WHAT IS NEEDED
Note each line in the data below that holds "Manual", and copy it.

SOURCE MATERIAL
• • • • •

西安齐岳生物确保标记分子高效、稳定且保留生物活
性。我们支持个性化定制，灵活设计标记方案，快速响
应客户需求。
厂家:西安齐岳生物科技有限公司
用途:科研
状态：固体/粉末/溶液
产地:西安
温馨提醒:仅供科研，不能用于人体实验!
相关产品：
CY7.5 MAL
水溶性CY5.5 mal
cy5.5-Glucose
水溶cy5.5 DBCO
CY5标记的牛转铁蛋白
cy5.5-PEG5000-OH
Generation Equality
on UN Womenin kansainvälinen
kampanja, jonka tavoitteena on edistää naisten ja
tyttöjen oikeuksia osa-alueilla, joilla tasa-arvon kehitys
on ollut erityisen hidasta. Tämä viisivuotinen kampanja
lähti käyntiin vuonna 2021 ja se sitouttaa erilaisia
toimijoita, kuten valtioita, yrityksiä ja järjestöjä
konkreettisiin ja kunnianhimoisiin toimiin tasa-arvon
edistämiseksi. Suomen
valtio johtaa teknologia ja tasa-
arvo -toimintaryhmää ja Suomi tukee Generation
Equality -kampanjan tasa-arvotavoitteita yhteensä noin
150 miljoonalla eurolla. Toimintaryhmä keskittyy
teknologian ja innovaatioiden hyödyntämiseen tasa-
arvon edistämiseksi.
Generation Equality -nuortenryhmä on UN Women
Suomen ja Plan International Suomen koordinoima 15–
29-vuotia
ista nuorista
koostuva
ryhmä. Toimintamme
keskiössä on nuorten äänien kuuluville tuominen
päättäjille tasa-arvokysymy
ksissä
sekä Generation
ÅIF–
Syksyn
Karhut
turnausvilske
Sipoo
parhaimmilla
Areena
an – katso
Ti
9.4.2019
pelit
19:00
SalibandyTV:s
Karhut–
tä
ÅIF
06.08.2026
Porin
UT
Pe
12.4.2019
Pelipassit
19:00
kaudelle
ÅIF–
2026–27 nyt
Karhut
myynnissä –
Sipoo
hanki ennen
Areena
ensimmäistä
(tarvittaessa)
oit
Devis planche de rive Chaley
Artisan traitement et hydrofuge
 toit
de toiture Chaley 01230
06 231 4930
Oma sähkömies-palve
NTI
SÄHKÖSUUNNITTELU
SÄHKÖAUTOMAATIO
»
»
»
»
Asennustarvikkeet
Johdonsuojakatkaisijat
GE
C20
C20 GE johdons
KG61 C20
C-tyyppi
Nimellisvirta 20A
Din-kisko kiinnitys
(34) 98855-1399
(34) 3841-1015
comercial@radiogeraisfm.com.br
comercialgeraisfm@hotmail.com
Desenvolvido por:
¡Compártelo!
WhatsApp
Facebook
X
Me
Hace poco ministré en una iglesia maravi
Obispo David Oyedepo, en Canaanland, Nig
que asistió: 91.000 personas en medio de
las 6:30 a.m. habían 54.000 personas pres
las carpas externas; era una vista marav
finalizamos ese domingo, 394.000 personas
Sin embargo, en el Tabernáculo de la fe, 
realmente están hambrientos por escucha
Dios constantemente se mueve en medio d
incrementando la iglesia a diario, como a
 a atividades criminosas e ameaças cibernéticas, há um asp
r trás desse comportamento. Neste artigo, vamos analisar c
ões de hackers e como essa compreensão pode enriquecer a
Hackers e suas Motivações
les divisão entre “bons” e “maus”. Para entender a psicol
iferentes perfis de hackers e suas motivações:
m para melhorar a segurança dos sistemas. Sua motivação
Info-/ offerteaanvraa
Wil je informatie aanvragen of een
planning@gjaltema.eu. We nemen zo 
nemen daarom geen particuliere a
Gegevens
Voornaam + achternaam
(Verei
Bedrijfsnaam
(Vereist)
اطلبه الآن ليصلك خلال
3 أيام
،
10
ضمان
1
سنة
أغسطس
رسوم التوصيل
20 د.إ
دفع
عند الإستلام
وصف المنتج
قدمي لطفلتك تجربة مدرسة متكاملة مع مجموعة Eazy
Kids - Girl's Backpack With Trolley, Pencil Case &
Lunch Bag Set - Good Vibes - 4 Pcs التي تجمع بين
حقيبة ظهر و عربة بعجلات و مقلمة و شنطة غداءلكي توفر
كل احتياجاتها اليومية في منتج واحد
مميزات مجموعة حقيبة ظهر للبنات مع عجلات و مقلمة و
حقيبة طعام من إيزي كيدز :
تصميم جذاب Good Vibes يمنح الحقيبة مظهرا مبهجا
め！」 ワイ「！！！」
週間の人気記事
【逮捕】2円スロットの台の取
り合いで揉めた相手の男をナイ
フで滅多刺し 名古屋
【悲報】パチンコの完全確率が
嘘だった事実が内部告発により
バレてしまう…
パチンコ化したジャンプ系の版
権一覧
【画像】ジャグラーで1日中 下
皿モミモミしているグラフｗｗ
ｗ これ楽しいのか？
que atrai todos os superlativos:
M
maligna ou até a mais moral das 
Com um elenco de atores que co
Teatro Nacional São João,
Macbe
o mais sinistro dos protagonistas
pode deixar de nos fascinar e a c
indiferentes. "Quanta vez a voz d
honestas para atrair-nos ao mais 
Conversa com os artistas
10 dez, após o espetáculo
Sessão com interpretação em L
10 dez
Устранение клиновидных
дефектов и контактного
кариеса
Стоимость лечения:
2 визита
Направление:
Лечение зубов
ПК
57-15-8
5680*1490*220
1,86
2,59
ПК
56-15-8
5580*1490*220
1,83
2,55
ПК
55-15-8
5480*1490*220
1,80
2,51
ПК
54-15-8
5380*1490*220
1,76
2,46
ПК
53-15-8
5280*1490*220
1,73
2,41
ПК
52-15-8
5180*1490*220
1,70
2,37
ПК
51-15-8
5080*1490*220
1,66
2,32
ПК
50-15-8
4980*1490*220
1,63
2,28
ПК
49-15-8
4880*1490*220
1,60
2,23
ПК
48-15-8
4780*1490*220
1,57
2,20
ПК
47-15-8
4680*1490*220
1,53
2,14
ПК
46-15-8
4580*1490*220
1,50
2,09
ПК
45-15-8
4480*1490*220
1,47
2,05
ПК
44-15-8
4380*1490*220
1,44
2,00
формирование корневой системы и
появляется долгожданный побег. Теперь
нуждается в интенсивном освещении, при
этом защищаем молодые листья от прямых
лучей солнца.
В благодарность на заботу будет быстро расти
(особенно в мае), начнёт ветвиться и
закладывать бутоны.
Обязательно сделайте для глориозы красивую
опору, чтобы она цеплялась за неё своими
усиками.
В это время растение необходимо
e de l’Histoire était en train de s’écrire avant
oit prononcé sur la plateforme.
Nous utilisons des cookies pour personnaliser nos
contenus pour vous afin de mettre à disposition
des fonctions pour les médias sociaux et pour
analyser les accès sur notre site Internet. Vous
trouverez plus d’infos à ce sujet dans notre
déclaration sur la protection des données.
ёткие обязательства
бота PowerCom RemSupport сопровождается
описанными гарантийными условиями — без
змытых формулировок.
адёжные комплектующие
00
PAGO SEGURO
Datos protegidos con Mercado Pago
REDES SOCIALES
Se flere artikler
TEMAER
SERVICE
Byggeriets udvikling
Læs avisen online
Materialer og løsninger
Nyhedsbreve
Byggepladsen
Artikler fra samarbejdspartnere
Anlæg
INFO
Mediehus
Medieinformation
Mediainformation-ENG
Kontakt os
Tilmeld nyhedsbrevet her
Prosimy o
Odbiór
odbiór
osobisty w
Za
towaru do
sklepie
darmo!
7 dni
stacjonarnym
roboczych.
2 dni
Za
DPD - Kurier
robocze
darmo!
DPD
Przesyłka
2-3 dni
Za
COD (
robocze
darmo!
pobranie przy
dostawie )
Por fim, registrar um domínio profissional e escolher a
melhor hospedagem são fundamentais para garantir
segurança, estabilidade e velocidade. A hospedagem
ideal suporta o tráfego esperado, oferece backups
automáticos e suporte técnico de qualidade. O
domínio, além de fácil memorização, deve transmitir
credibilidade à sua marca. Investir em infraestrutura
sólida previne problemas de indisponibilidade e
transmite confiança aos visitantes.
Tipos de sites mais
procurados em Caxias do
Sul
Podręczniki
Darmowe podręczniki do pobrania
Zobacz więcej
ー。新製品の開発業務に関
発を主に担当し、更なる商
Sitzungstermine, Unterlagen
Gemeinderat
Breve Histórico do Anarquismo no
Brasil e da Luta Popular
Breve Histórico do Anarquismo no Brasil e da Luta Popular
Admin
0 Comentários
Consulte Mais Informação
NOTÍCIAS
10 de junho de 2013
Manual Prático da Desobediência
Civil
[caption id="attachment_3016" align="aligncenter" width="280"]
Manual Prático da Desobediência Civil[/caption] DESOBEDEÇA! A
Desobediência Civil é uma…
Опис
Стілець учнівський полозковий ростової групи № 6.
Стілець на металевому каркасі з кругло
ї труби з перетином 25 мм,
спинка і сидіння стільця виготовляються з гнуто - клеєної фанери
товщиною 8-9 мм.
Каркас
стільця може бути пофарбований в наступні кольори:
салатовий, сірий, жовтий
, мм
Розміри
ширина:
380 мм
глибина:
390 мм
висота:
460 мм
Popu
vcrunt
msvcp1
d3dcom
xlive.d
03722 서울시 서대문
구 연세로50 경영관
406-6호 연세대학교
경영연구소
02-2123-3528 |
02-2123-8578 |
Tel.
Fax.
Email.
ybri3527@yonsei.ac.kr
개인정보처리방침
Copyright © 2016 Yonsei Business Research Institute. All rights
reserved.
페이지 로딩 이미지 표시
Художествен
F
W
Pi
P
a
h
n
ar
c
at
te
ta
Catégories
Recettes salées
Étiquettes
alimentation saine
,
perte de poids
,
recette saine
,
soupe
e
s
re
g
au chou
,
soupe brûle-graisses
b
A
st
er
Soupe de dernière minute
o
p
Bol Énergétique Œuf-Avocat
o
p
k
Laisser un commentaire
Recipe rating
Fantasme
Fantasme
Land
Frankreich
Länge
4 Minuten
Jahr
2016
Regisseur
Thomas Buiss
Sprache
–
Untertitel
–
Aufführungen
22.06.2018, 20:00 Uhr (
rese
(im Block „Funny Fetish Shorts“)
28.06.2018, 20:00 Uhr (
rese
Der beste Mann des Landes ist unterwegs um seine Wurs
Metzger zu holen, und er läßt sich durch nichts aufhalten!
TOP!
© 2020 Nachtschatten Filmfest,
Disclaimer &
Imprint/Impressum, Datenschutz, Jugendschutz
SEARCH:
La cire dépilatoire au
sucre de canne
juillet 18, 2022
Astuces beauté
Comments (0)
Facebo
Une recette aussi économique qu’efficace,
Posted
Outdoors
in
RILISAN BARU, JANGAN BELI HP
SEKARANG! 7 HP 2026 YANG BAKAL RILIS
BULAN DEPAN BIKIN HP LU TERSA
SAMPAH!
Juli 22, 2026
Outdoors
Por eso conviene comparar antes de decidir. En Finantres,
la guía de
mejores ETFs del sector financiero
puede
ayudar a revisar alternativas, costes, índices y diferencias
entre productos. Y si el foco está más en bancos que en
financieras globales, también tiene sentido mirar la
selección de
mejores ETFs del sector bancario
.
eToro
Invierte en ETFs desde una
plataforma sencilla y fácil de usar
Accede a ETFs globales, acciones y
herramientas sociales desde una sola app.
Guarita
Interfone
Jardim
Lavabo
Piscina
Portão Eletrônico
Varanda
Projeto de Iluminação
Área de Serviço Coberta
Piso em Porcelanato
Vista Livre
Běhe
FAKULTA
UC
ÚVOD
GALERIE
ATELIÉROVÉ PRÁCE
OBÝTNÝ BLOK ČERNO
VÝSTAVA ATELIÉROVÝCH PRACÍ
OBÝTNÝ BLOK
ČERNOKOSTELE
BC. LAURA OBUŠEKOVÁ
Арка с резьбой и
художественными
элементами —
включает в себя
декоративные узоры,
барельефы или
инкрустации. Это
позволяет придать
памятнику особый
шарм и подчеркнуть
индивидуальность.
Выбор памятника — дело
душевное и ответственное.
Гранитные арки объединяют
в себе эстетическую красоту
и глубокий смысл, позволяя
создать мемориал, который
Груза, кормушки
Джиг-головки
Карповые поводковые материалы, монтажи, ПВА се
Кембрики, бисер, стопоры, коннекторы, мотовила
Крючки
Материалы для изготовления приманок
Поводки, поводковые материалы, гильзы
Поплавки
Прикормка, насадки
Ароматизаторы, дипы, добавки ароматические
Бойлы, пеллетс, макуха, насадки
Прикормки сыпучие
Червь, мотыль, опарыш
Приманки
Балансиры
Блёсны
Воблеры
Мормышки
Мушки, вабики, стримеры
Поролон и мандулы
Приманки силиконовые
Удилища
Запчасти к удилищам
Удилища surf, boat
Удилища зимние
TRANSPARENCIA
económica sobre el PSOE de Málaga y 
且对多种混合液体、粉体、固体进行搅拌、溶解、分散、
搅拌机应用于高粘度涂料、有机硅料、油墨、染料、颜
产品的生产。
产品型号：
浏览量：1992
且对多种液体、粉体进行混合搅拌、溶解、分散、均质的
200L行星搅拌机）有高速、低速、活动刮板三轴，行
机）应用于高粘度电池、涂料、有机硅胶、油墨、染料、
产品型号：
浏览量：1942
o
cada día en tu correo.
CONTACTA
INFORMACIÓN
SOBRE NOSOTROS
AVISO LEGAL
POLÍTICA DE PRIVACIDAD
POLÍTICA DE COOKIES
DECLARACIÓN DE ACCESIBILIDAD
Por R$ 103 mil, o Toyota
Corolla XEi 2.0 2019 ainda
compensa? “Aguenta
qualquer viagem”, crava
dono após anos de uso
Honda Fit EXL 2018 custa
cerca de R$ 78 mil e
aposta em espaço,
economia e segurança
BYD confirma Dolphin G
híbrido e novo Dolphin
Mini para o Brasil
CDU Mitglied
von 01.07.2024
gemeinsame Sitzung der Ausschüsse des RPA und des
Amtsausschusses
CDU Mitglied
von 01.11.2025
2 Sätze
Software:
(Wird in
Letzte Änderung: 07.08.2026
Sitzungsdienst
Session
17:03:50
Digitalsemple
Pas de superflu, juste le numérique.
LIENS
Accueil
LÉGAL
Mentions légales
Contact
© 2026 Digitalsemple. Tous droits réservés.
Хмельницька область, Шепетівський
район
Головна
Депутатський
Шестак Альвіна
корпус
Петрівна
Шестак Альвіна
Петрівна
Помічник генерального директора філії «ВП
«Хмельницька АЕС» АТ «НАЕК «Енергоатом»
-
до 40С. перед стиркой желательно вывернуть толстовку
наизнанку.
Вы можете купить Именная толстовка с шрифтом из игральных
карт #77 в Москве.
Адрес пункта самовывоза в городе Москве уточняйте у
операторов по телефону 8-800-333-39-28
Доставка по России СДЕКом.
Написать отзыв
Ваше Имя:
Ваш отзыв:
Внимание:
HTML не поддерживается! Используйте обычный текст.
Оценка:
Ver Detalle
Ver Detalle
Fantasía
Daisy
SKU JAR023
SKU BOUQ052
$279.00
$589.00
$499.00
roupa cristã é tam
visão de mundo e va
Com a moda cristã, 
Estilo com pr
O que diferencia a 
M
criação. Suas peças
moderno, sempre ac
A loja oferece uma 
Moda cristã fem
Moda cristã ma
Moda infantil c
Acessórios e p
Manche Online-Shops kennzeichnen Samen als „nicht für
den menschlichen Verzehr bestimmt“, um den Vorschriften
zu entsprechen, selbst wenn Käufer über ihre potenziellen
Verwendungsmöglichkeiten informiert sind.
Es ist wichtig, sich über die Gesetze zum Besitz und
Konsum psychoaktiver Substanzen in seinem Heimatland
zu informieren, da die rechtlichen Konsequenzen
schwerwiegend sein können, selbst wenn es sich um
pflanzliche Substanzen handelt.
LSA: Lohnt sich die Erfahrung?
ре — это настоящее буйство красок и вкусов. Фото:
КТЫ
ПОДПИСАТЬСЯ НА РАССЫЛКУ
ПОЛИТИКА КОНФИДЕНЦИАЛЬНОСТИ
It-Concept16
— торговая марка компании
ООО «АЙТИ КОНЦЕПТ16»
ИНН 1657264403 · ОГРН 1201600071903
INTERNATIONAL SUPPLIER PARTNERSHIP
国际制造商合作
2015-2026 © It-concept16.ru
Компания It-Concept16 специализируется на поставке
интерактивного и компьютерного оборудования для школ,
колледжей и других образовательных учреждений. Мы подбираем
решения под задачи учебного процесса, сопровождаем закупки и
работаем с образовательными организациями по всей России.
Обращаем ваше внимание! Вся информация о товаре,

• • • • •

RESULT FOR THIS EXERCISE
Manual Prático da Desobediência
Manual Prático da Desobediência Civil[/caption] DESOBEDEÇA! A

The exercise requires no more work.